Wednesday, December 17, 2014

The TRIX Indicator Signaling A Little Lower Level For The Market

At this point in time we remain positive on the longer term direction of the equity market. By that, we are not expecting this bull market to revert to a full blown bear market. Market pullbacks seem few and far between of late, but are healthy and necessary in order to sustain a longer term trend like the one investors are enjoying since the end financial crises in 2009.

From The Blog of HORAN Capital Advisors
Source: Doug Short

The catalyst for the current market pullback certainly is different. The oversupply in oil and the resultant rapid contraction in oil prices was not a factor on investors minds just a few short months ago. Contributing to the oversupply in oil is the fact oil demand also seems to be on the decline. The question for investors and the market is whether the supply/demand issue is the result of a broader economic slowdown globally. This unanswered question is contributing to the equity market's recent decline.

Oil dominated economies like Russia's have been negatively impacted by this price decline. In order to address the negative impact of the oil price decline and the weakness in the Ruble, yesterday, Russia's central bank increased its key interest rate to 17% from 10.5%. Also, a melt up in long term treasury bond prices is an outcome nearly no one predicted at the beginning of 2014. Even if treasury bond prices turn lower (rates rise) the article referenced in the just noted link indicates bond prices do not experience crashes like stocks do in their downturn.

At HORAN we constant evaluate fundamental data related to company earnings and the economy. Also, we believe reviewing technical data specific to stocks and the economy is a valuable input in investment decisions. Investors should note it is impossible to predict market bottoms to the day. From a technical perspective then, as we look at just the S&P 500 Index, we do believe the market is nearing a bottom, but maybe not quite there as can be seen in the below chart. No single technical indicator is a panacea to the timing of a particular stock purchase or sale. With this said, one indicator investors might find useful the TRIX momentum indicator. This indicator is a momentum oscillator that displays the percent rate of change of a triple exponentially smoothed moving average. The TRIX is designed to filter out insignificant price movements. As shown in the below chart the TRIX experienced a crossover in early December and has yet to reach a low or at least cross below the zero center line. On a weekly basis, the TRIX attempted a cross above the signal line which appears to have failed as can be seen in the chart at this link. Lastly, the below chart also shows the S&P 500 Index closed just below its 150 day moving average. The market will need to reclaim the 150 day M.A. or else the 200 day MA at 1,947 will come into play as the next support level.

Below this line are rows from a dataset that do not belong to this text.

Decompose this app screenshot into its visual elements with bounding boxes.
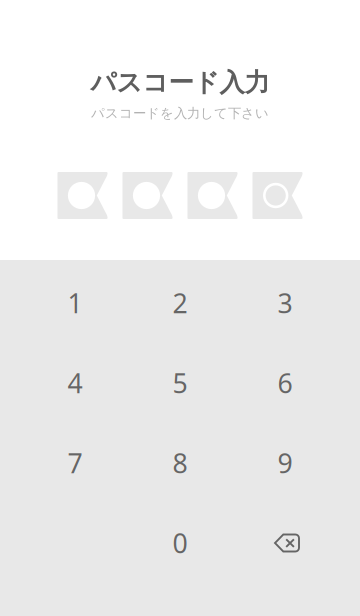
button[interactable]: Delete: [232, 503, 338, 583]
button[interactable]: 9: [232, 423, 338, 503]
staticText: 1: [68, 285, 82, 321]
button[interactable]: 7: [22, 423, 128, 503]
staticText: パスコードを入力して下さい: [91, 105, 269, 122]
staticText: 4: [68, 365, 82, 401]
staticText: 7: [68, 445, 82, 481]
staticText: 9: [278, 445, 292, 481]
staticText: 6: [278, 365, 292, 401]
staticText: 2: [172, 285, 188, 321]
button[interactable]: 1: [22, 263, 128, 343]
staticText: 3: [278, 285, 292, 321]
staticText: 5: [172, 365, 188, 401]
button[interactable]: 0: [128, 503, 232, 583]
button[interactable]: 3: [232, 263, 338, 343]
staticText: 0: [172, 525, 188, 561]
staticText: 8: [172, 445, 188, 481]
button[interactable]: 2: [128, 263, 232, 343]
button[interactable]: 6: [232, 343, 338, 423]
button[interactable]: 4: [22, 343, 128, 423]
button[interactable]: 5: [128, 343, 232, 423]
staticText: パスコード入力: [90, 67, 270, 98]
button[interactable]: 8: [128, 423, 232, 503]
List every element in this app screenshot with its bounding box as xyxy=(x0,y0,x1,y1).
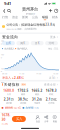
staticText: 09:30 xyxy=(2,72,7,75)
staticText: 1665.2 xyxy=(32,88,43,93)
button[interactable]: ! xyxy=(0,20,60,32)
staticText: 2.31万 xyxy=(4,97,14,101)
staticText: 实时 xyxy=(21,83,25,86)
staticText: 11:30 xyxy=(19,72,24,75)
staticText: 900 xyxy=(1,81,4,84)
staticText: 主力净流入 xyxy=(4,47,14,50)
staticText: 今开 xyxy=(7,93,11,96)
button[interactable]: 客服 xyxy=(50,115,59,123)
staticText: 1200 xyxy=(1,67,4,73)
staticText: 1680.0 xyxy=(3,88,14,93)
button[interactable]: 周K xyxy=(16,41,29,45)
staticText: ● 北向持股 7.8% xyxy=(22,106,39,109)
staticText: 1678.3 xyxy=(46,88,57,93)
staticText: 9:41 xyxy=(4,1,11,6)
button[interactable]: 月K xyxy=(31,41,44,45)
button[interactable]: Search xyxy=(7,9,11,13)
staticText: 1500 xyxy=(1,53,4,59)
staticText: 周K xyxy=(20,41,25,45)
staticText: 日K xyxy=(6,41,11,45)
button[interactable]: 行情 xyxy=(0,15,10,20)
button[interactable]: 日K xyxy=(2,41,15,45)
staticText: 总市值 xyxy=(48,102,54,104)
staticText: 近5日 › xyxy=(49,76,58,80)
staticText: 新闻 xyxy=(22,15,28,19)
staticText: 行情 xyxy=(2,15,8,19)
staticText: 14:00 xyxy=(36,72,41,75)
staticText: 公司公告：拟派现金红利每股23.8元 xyxy=(6,23,55,27)
button[interactable]: 财务 xyxy=(50,15,60,20)
staticText: 最高 xyxy=(21,93,25,96)
staticText: 分时 xyxy=(48,41,54,45)
staticText: 研报 xyxy=(42,15,48,19)
button[interactable]: 近5日 › xyxy=(49,76,58,80)
staticText: 关键指标 xyxy=(4,82,20,87)
staticText: 买入 xyxy=(16,117,22,121)
staticText: 昨收 xyxy=(49,93,53,96)
button[interactable]: 查看全部 › xyxy=(44,83,58,86)
staticText: 客服 xyxy=(53,120,57,123)
button[interactable]: 公告 xyxy=(30,15,40,20)
staticText: 财务 xyxy=(52,15,58,19)
staticText: 散户净流入 xyxy=(17,47,27,50)
staticText: 自选 xyxy=(36,120,40,123)
staticText: 贵州茅台 xyxy=(22,7,38,12)
button[interactable]: Back xyxy=(2,9,7,13)
staticText: 分享 xyxy=(44,120,48,123)
staticText: 净流入 +2.48亿 xyxy=(2,76,24,80)
staticText: 2.1万亿 xyxy=(46,97,57,101)
staticText: 最低 xyxy=(35,93,39,96)
button[interactable]: More info xyxy=(54,9,58,13)
button[interactable]: 分时 xyxy=(45,41,58,45)
staticText: ● 融资余额 182.4亿 xyxy=(2,106,21,109)
button[interactable]: 更多 › xyxy=(50,35,58,39)
staticText: SH600519 xyxy=(26,12,34,15)
staticText: 2024-03-28 披露 · 点击查看详情 xyxy=(6,27,36,30)
staticText: 月K xyxy=(35,41,40,45)
button[interactable]: Add to watchlist xyxy=(49,9,52,13)
staticText: 更多 › xyxy=(50,35,58,39)
staticText: 15:00 xyxy=(53,72,58,75)
staticText: 成交量 xyxy=(6,102,12,104)
staticText: 查看全部 › xyxy=(44,83,58,86)
staticText: 1800 xyxy=(1,39,4,45)
staticText: 公告 xyxy=(32,15,38,19)
staticText: 31.2倍 xyxy=(32,97,42,101)
button[interactable]: 买入 xyxy=(12,116,26,122)
staticText: 成交额 xyxy=(20,102,26,104)
staticText: 38.9亿 xyxy=(18,97,28,101)
staticText: ! xyxy=(3,25,4,28)
staticText: 1702.5 xyxy=(17,88,28,93)
button[interactable]: 新闻 xyxy=(20,15,30,20)
staticText: 资金流向 xyxy=(2,34,18,39)
button[interactable]: 分享 xyxy=(42,115,50,123)
button[interactable]: 研报 xyxy=(40,15,50,20)
staticText: 1678.30 xyxy=(1,113,10,122)
staticText: +1.24% xyxy=(1,122,8,125)
staticText: 市盈率 xyxy=(34,102,40,104)
staticText: 资金 xyxy=(12,15,18,19)
staticText: 单位：万元 xyxy=(48,47,58,50)
button[interactable]: 自选 xyxy=(34,115,42,123)
button[interactable]: 资金 xyxy=(10,15,20,20)
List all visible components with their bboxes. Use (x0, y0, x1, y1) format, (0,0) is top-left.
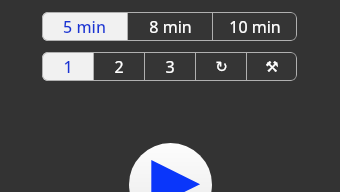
staticText: 2 (114, 56, 124, 78)
button[interactable]: Tools (247, 52, 297, 81)
button[interactable]: 10 min (213, 12, 297, 41)
button[interactable]: 3 (145, 52, 195, 81)
staticText: 3 (165, 56, 175, 78)
staticText: 1 (63, 56, 73, 78)
staticText: 8 min (149, 16, 192, 38)
button[interactable]: Play (129, 143, 212, 192)
button[interactable]: Repeat (196, 52, 246, 81)
staticText: ⚒ (265, 58, 279, 75)
staticText: ↻ (215, 58, 228, 75)
staticText: 10 min (229, 16, 281, 38)
button[interactable]: 5 min (42, 12, 127, 41)
button[interactable]: 1 (42, 52, 93, 81)
button[interactable]: 8 min (128, 12, 212, 41)
button[interactable]: 2 (94, 52, 144, 81)
staticText: 5 min (63, 16, 106, 38)
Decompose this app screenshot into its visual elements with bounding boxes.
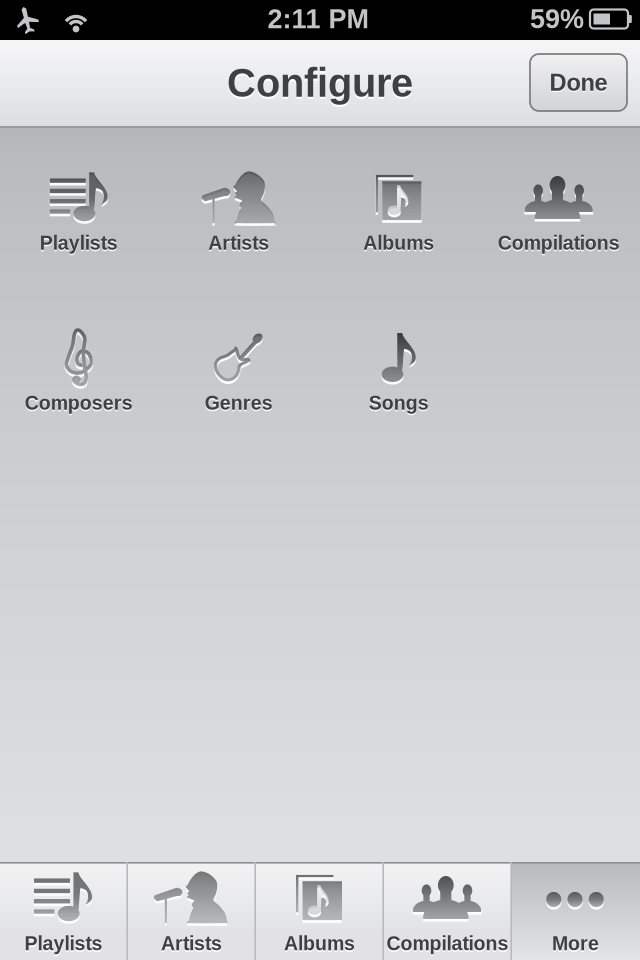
staticText: Compilations xyxy=(498,234,620,256)
staticText: Albums xyxy=(363,234,434,256)
button[interactable]: Compilations xyxy=(384,862,512,960)
staticText: Composers xyxy=(25,394,133,416)
staticText: Compilations xyxy=(498,232,620,254)
staticText: Configure xyxy=(227,63,413,108)
button[interactable]: Artists xyxy=(128,862,256,960)
staticText: Artists xyxy=(208,232,269,254)
staticText: Compilations xyxy=(386,933,508,954)
button[interactable]: Playlists xyxy=(0,862,128,960)
staticText: Done xyxy=(550,69,608,96)
staticText: Genres xyxy=(205,392,273,414)
staticText: Artists xyxy=(208,234,269,256)
staticText: Done xyxy=(550,71,608,97)
staticText: Playlists xyxy=(40,232,118,254)
staticText: Composers xyxy=(25,392,133,414)
staticText: More xyxy=(552,934,599,956)
button[interactable]: Artists xyxy=(160,146,320,276)
staticText: More xyxy=(552,933,599,954)
staticText: Compilations xyxy=(386,934,508,956)
staticText: Configure xyxy=(227,61,413,105)
staticText: Albums xyxy=(284,933,355,954)
staticText: Albums xyxy=(284,934,355,956)
staticText: Artists xyxy=(161,934,222,956)
button[interactable]: Genres xyxy=(160,306,320,436)
staticText: Albums xyxy=(363,232,434,254)
button[interactable]: Done xyxy=(530,54,627,111)
staticText: Playlists xyxy=(24,934,102,956)
button[interactable]: Compilations xyxy=(480,146,640,276)
staticText: Genres xyxy=(205,394,273,416)
button[interactable]: Albums xyxy=(256,862,384,960)
staticText: Playlists xyxy=(40,234,118,256)
button[interactable]: Albums xyxy=(320,146,480,276)
staticText: Songs xyxy=(369,392,429,414)
button[interactable]: Composers xyxy=(0,306,160,436)
staticText: Songs xyxy=(369,394,429,416)
button[interactable]: Playlists xyxy=(0,146,160,276)
staticText: 59% xyxy=(530,4,584,34)
staticText: Playlists xyxy=(24,933,102,954)
button[interactable]: More xyxy=(512,862,640,960)
staticText: 2:11 PM xyxy=(268,4,368,34)
button[interactable]: Songs xyxy=(320,306,480,436)
staticText: Artists xyxy=(161,933,222,954)
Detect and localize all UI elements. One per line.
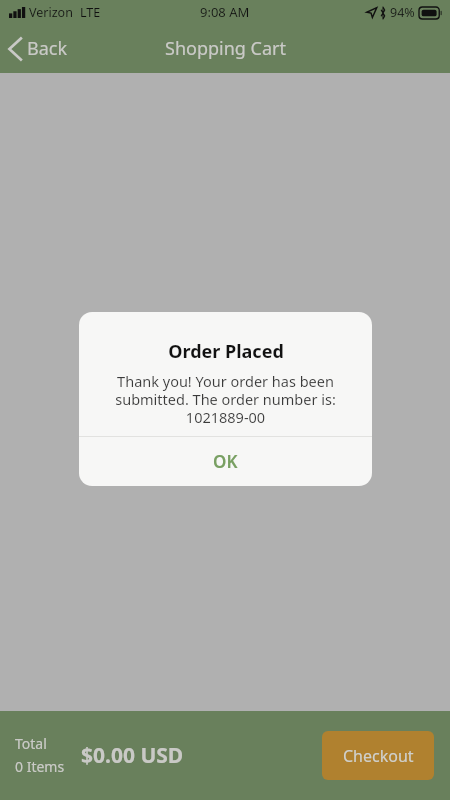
staticText: Checkout (343, 745, 414, 767)
staticText: 0 Items (15, 757, 65, 776)
staticText: 9:08 AM (200, 3, 250, 21)
button[interactable]: Checkout (322, 731, 434, 780)
button[interactable]: OK (79, 437, 372, 486)
staticText: Total (15, 734, 47, 753)
staticText: Thank you! Your order has been submitted… (95, 371, 356, 427)
staticText: $0.00 USD (81, 741, 184, 770)
staticText: OK (213, 450, 238, 473)
staticText: Back (27, 36, 68, 61)
staticText: 94% (390, 4, 415, 21)
staticText: LTE (80, 4, 101, 21)
staticText: Shopping Cart (165, 36, 286, 61)
staticText: Order Placed (168, 339, 284, 364)
button[interactable]: Back (0, 24, 78, 73)
staticText: Verizon (29, 4, 73, 21)
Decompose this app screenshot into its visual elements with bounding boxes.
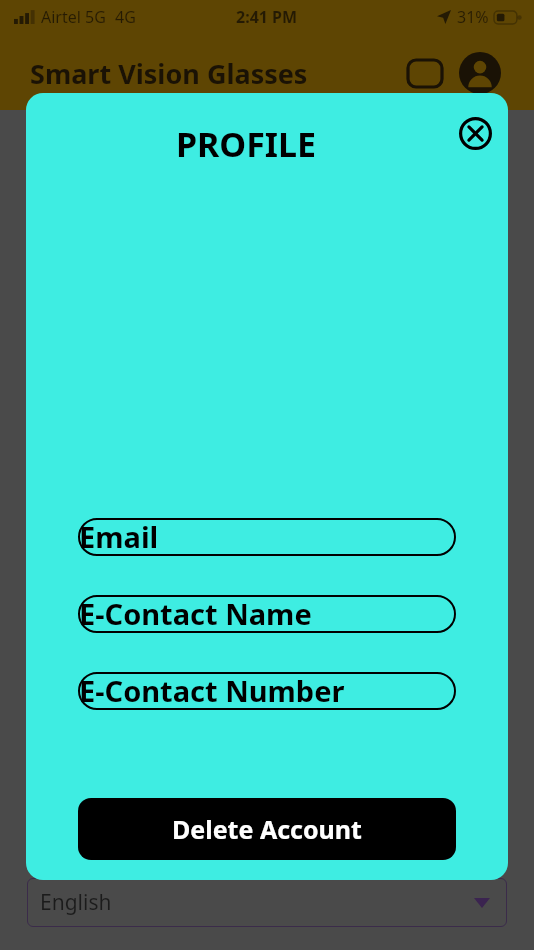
- button[interactable]: English: [27, 878, 507, 927]
- button[interactable]: Email: [78, 518, 456, 556]
- staticText: E-Contact Number: [79, 671, 345, 709]
- staticText: 4G: [115, 6, 136, 28]
- staticText: E-Contact Name: [79, 594, 312, 632]
- button[interactable]: Close: [455, 113, 495, 153]
- staticText: Airtel 5G: [41, 6, 106, 28]
- button[interactable]: Account: [456, 49, 504, 97]
- button[interactable]: Messages: [402, 50, 448, 96]
- button[interactable]: E-Contact Name: [78, 595, 456, 633]
- staticText: 31%: [457, 6, 489, 28]
- button[interactable]: Delete Account: [78, 798, 456, 860]
- button[interactable]: E-Contact Number: [78, 672, 456, 710]
- staticText: 2:41 PM: [236, 6, 298, 28]
- staticText: Smart Vision Glasses: [30, 55, 308, 92]
- staticText: Delete Account: [172, 812, 362, 846]
- staticText: Email: [79, 517, 159, 555]
- staticText: English: [40, 888, 112, 917]
- staticText: PROFILE: [26, 121, 466, 167]
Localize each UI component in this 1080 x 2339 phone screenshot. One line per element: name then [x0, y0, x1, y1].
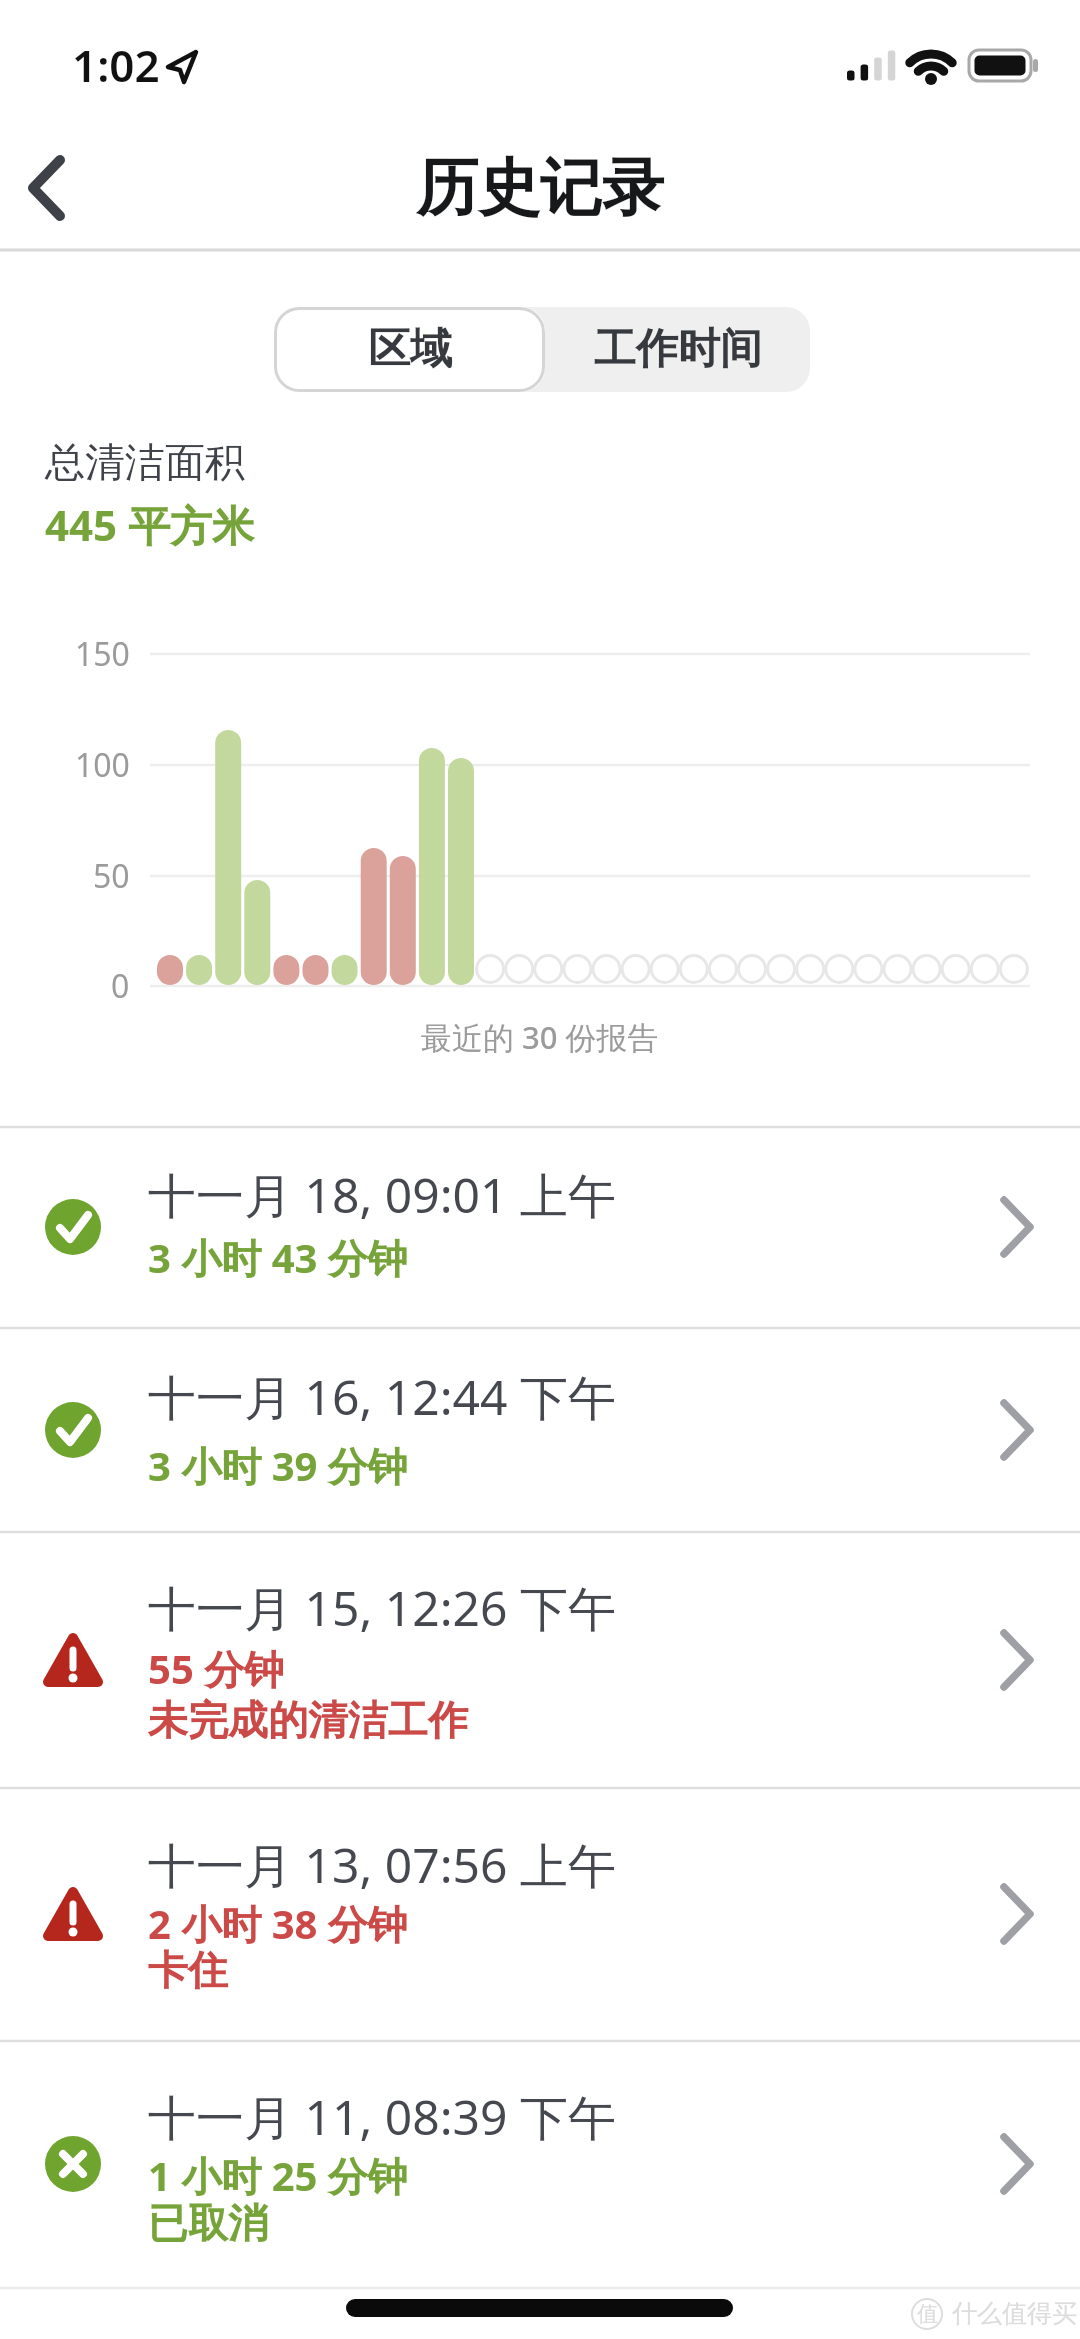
- staticText: 卡住: [148, 1945, 228, 1995]
- staticText: 什么值得买: [952, 2298, 1077, 2329]
- staticText: 工作时间: [594, 323, 762, 376]
- staticText: 十一月 16, 12:44 下午: [148, 1364, 616, 1430]
- staticText: 0: [111, 964, 130, 1008]
- staticText: 2 小时 38 分钟: [148, 1896, 408, 1951]
- staticText: 总清洁面积: [45, 437, 245, 487]
- button[interactable]: 十一月 18, 09:01 上午: [0, 1127, 1080, 1328]
- button[interactable]: 工作时间: [545, 307, 810, 392]
- button[interactable]: [10, 145, 100, 235]
- button[interactable]: 十一月 13, 07:56 上午: [0, 1788, 1080, 2041]
- staticText: 历史记录: [416, 149, 664, 227]
- staticText: 区域: [368, 323, 452, 376]
- staticText: 55 分钟: [148, 1641, 285, 1696]
- staticText: 未完成的清洁工作: [148, 1695, 468, 1745]
- staticText: 十一月 15, 12:26 下午: [148, 1575, 616, 1641]
- staticText: 3 小时 39 分钟: [148, 1438, 408, 1493]
- staticText: 100: [75, 743, 130, 787]
- staticText: 十一月 18, 09:01 上午: [148, 1162, 616, 1228]
- staticText: 已取消: [148, 2198, 268, 2248]
- staticText: 50: [93, 854, 130, 898]
- staticText: 1 小时 25 分钟: [148, 2148, 408, 2203]
- staticText: 150: [75, 632, 130, 676]
- button[interactable]: 十一月 11, 08:39 下午: [0, 2041, 1080, 2287]
- staticText: 最近的 30 份报告: [421, 1016, 659, 1058]
- staticText: 445 平方米: [45, 496, 254, 553]
- staticText: 十一月 13, 07:56 上午: [148, 1832, 616, 1898]
- button[interactable]: 十一月 16, 12:44 下午: [0, 1328, 1080, 1532]
- staticText: 十一月 11, 08:39 下午: [148, 2084, 616, 2150]
- button[interactable]: 十一月 15, 12:26 下午: [0, 1532, 1080, 1788]
- staticText: 1:02: [72, 35, 160, 95]
- button[interactable]: 区域: [274, 307, 545, 392]
- staticText: 值: [917, 2301, 938, 2327]
- staticText: 3 小时 43 分钟: [148, 1230, 408, 1285]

From The Blog of HORAN Capital Advisors

Wednesday is a Fed announcement day which will cause potentially more market volatility. Friday is a quadruple witching day and this often results in higher trading volume as well as increased market volatility. As stated earlier, no one technical indicator will indicate a turning point in the market; however, these type of indicators provide some insight into the sentiment around the market and/or particular investments.

The market seems to be hoping for the so-called Santa Claus rally so we will see if the Fed helps make this happen in their Wednesday statement. As Charles Kirk of The Kirk Report noted in his evening strategy report to members,
While probabilities are good for a post-Fed, Santa bounce back, the price action has not confirmed that bullish scenario. In addition, we still don't have any bullish reversal setups to work with as the series of lower lows, low highs continues to unfold.
Tomorrow is Fed day and expectations are high that Fed and Janet Yellen will do or say something to save Christmas from the Grinch this year. From a price action perspective, we don’t have any indication of that yet but we will continue to keep our eyes open and trade what we see, not what we expect or want to see instead.